Open-Source-Legal · JSv4 · Apr 30, 2026 · May 1, 2026 · May 1, 2026 · May 1, 2026
diff --git a/CHANGELOG.md b/CHANGELOG.md
@@ -9,6 +9,12 @@ and this project adheres to [Semantic Versioning](https://semver.org/spec/v2.0.0
 
 ### Fixed
 
+- **Extraction grounding follow-up #2** (Issue #1407, follow-up to PR #1397):
+  - **DB-level idempotency for the grounding `get_or_create`** (`opencontractserver/annotations/migrations/0069_grounding_annotation_unique_constraints.py`, `opencontractserver/annotations/models.py`): added two partial `UniqueConstraint`s on `Annotation` that exactly match the application-level `get_or_create` lookup keys in `opencontractserver/utils/extraction_grounding.py` — `annotation_unique_token_label_grounding_key` keyed on `(document, corpus, annotation_label, page, raw_text, creator)` and `annotation_unique_span_label_grounding_key` keyed on `(document, corpus, annotation_label, raw_text, json, creator)`, both scoped via `condition=Q(structural=False, is_grounding_source=True)`. Without these, two concurrent Celery workers retrying the same datacell could both miss on the SELECT and both succeed on the CREATE, defeating PR #1397's `get_or_create`. The new `Annotation.is_grounding_source` boolean (default `False`, set `True` only inside the grounding pipeline) scopes the constraints so legitimate non-grounding flows producing the same key tuple — `add_annotations_from_exact_strings` finding multiple occurrences of the same word on a page, hierarchical annotation trees with duplicate `raw_text` at different parents — are not blocked. The migration adds the field, backfills `is_grounding_source=True` for any pre-existing `OC_EXTRACT_SOURCE` rows, deduplicates the now-flagged duplicates (keeping the lowest-pk row in each group and re-pointing `datacell.sources` M2M FKs) before adding the constraints — same pattern as `0068_enforce_embedder_path_not_null.py`. `creator` is in the key so two distinct users manually creating identical grounding rows are not blocked; only literal duplicates (the realistic Celery-race target) are.

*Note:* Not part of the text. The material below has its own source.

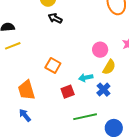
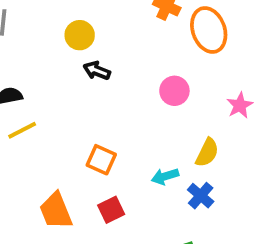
pink circle: (100, 50) -> (174, 91), moved
red square: (68, 92) -> (111, 210), moved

+  - **`creator_id` is now in the grounding `get_or_create` lookup keys** (not just `defaults`) so the new constraints back the application-level lookup — required for `IntegrityError` to fire on the loser of a race and for `get_or_create` to fall back to the `SELECT`.
+  - **Documented PostgreSQL-specific `json` lookup semantics** (`opencontractserver/utils/extraction_grounding.py` `_create_span_annotation` docstring): the `json={"start", "end"}` lookup key relies on `JSONField` mapping to PostgreSQL `jsonb` (structural equality, key-order independent). On SQLite `JSONField` is plain text and the comparison would be lexical. The project's runtime and test database are both PostgreSQL, so this is documented rather than guarded.

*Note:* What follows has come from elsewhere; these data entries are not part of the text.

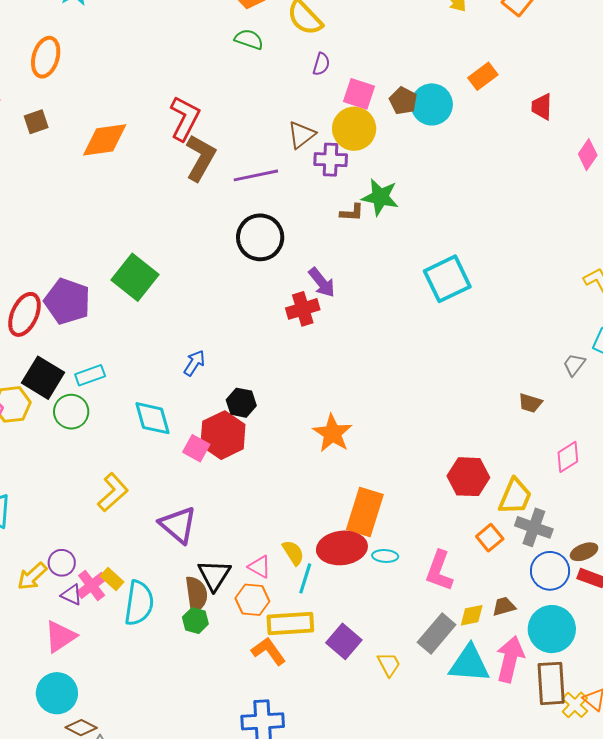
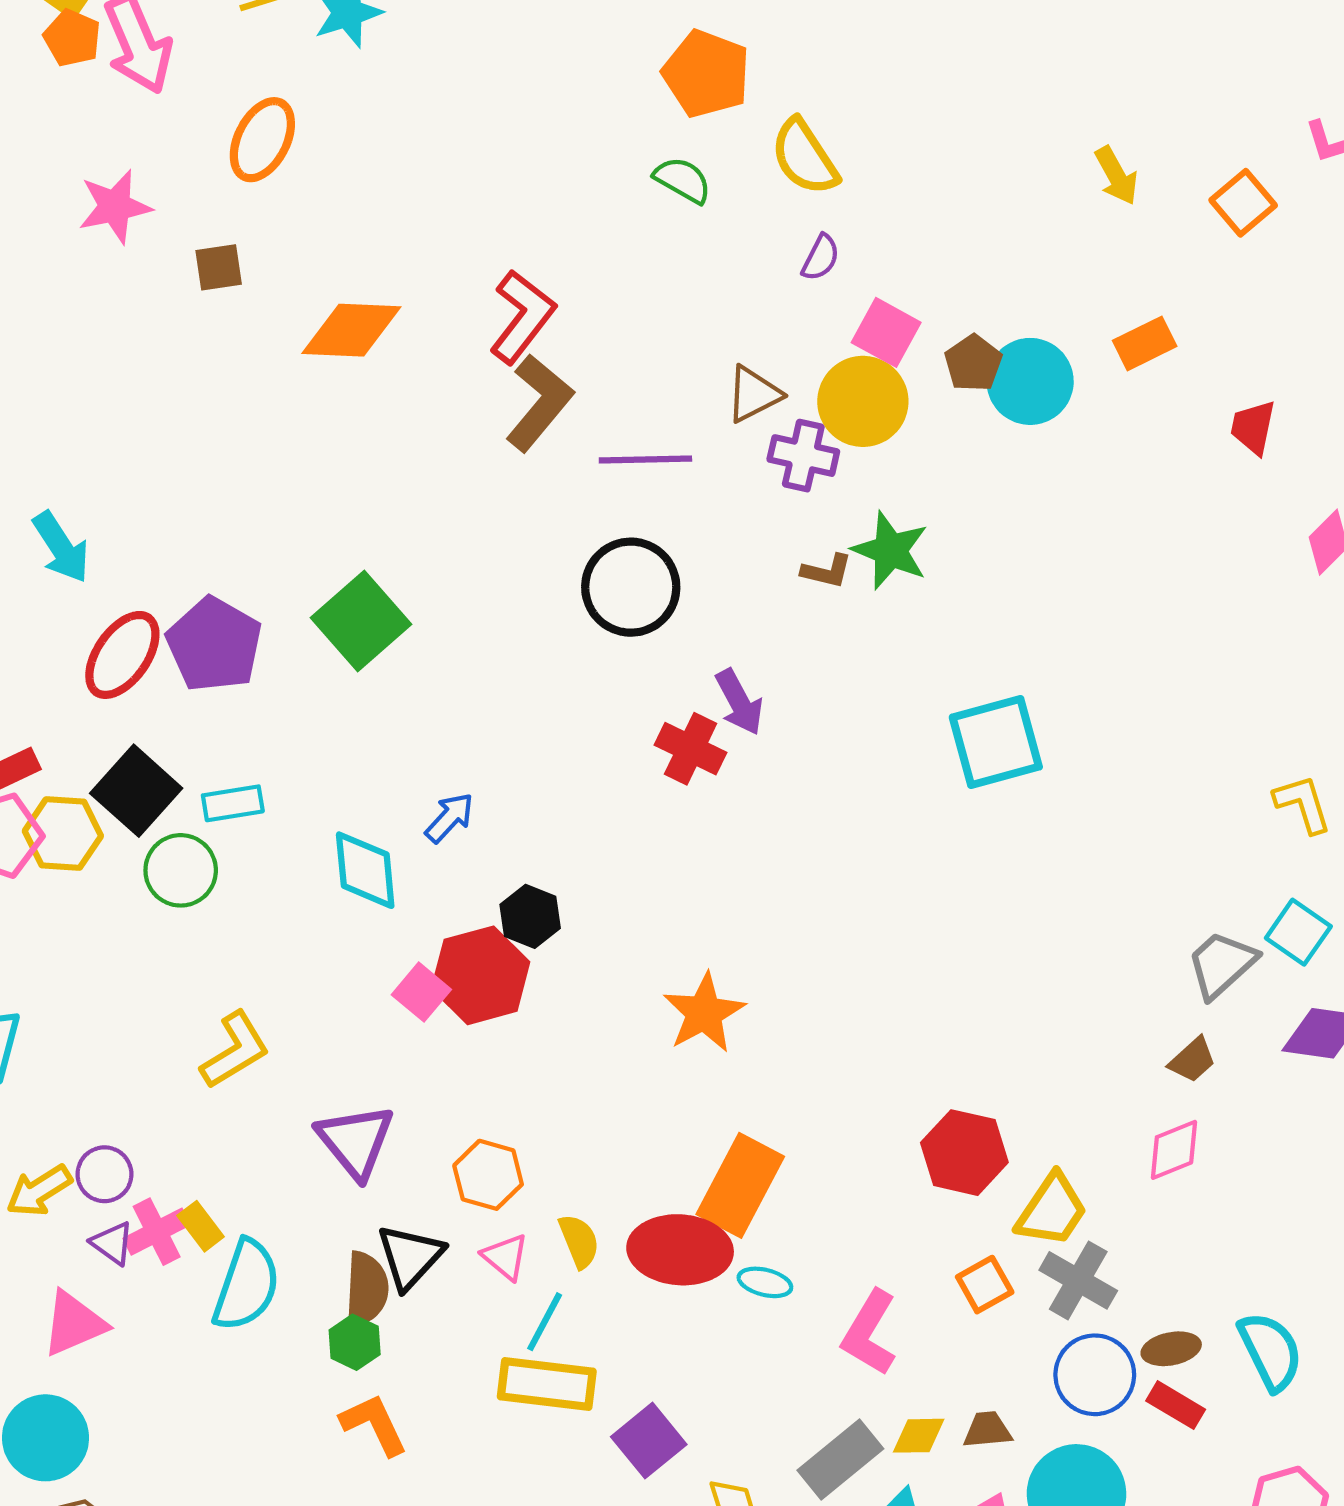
red cross: (303, 309) -> (691, 749), turned 32
gray trapezoid: (574, 365) -> (1222, 964), size x1.5
brown trapezoid: (530, 403) -> (1192, 1060), moved, turned -70
cyan diamond: (152, 418) -> (365, 870), moved
cyan line: (305, 578) -> (545, 1322), moved
orange hexagon: (252, 600) -> (488, 1175), moved
orange L-shape: (268, 651) -> (374, 1424), moved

+  - **Documented dedup rationale** (`_create_grounding_annotations`): the end-of-function dedup-by-pk loop is needed because distinct extraction values can legitimately resolve to the same source span (e.g. `["Acme Holdings", "Acme Holdings Inc."]` both anchoring on the same token range, or an idempotent re-run returning the existing row twice). The comment now spells out that this is intentional rather than masking a bug in `align_text_to_document`.
+  - **Test cleanup** (`opencontractserver/tests/test_extraction_grounding.py`): replaced the redundant `assertIsNotNone(...) + assert ... is not None` pair with a single plain `assert` (the only one of the two that actually narrows for mypy / pyright), with an inline comment explaining the choice.

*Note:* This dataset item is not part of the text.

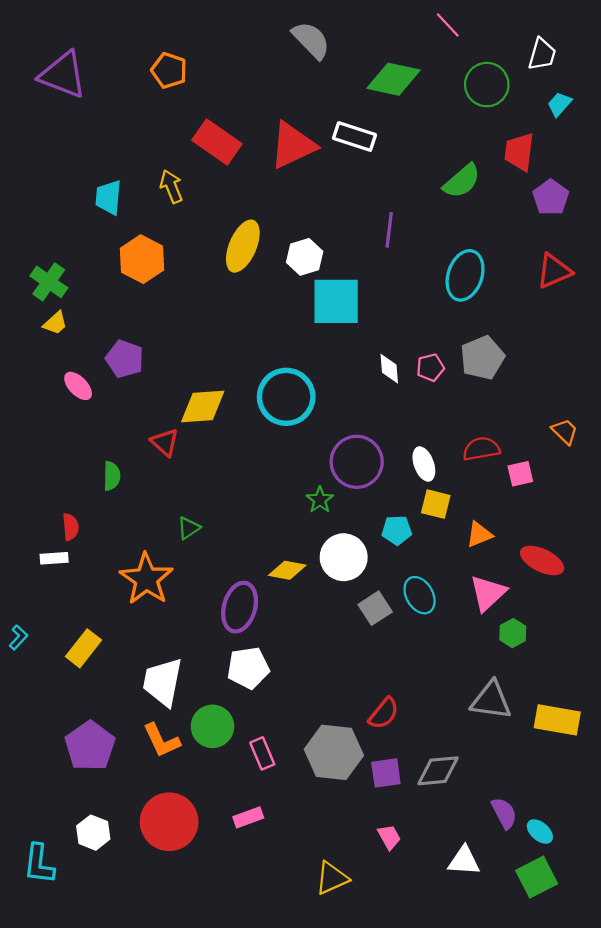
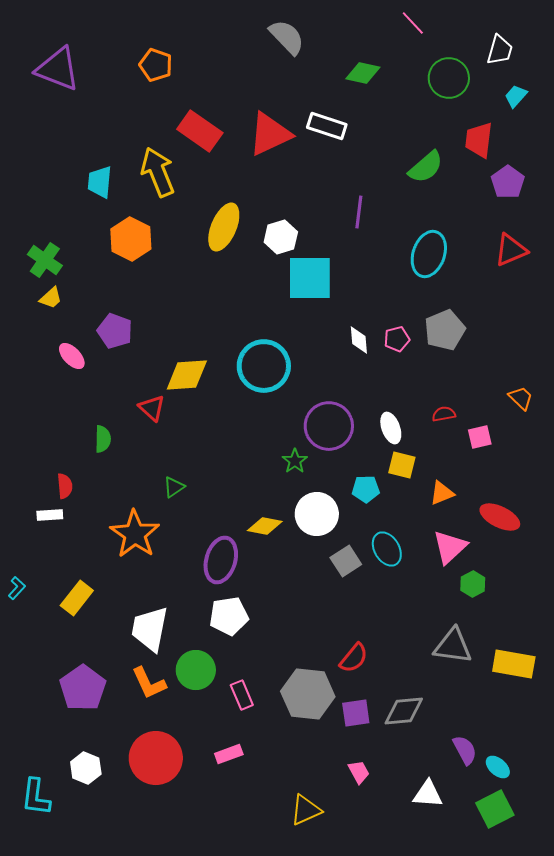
green diamond: (394, 79) -> (363, 73), size x0.7
yellow arrow: (171, 186) -> (158, 172), size x1.6
red semicircle: (481, 449) -> (444, 414), size x0.7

 - **Shared-protocol contract drift surfaced by PR #1400 follow-up review** (Issue #1408):
   - **`PermissionedQueryManagerProtocol.visible_to_user` signature mismatch** (`opencontractserver/types/protocols.py:147`): the protocol declared `visible_to_user(self, user: Any = None)` but `PermissionManager.visible_to_user` and `UserFeedbackManager.visible_to_user` have no default. A caller holding a protocol-typed reference could call `.visible_to_user()` with no args and trigger a runtime `TypeError`, and mypy would also reject the concrete classes as structural matches. Dropped the `= None` default so the protocol pins the strictest contract; the docstring now explains that callers must pass an `AnonymousUser` when no authenticated principal is available. Lenient managers (e.g. `BaseVisibilityManager` with `user=None`) still satisfy the protocol — verified with both `isinstance` and `issubclass` checks.
   - **`ToolProtocol` `@property` descriptors against a `@dataclass`** (`opencontractserver/types/protocols.py:97`): `CoreTool` is a `@dataclass` exposing `name` / `description` / `parameters` / `requires_approval` as plain instance attributes. Mypy accepted dataclass fields against the property-shaped protocol, but the asymmetry was a footgun for future implementors who would reach for `@property` based on the protocol surface. Converted to plain attribute declarations matching the concrete class.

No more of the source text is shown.